Collected data -
************

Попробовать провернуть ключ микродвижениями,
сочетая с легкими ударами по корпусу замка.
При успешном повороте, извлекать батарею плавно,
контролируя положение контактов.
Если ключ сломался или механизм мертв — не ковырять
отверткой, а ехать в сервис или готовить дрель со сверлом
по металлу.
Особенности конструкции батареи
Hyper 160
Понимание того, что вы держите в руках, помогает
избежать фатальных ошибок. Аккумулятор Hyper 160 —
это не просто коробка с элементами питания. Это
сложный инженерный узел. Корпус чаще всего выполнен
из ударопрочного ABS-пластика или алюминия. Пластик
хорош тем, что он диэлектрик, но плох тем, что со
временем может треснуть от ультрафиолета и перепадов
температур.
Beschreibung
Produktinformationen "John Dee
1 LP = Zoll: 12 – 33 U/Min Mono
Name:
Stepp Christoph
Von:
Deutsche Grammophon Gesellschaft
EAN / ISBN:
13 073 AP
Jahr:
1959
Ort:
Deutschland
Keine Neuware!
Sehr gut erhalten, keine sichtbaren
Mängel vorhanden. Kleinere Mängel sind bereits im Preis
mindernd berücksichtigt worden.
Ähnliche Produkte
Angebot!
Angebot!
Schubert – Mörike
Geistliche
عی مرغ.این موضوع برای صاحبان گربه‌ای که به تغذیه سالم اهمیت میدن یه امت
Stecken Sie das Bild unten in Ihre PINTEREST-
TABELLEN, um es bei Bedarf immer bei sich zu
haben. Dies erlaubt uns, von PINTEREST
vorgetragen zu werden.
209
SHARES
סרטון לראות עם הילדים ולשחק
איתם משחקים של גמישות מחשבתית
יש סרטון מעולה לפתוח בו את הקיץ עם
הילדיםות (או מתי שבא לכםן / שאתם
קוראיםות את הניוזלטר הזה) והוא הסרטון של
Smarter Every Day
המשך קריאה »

************

What to work on -
Go through the records above, find each line with the string "PINTEREST", and copy it.

Answer below -
Stecken Sie das Bild unten in Ihre PINTEREST-
haben. Dies erlaubt uns, von PINTEREST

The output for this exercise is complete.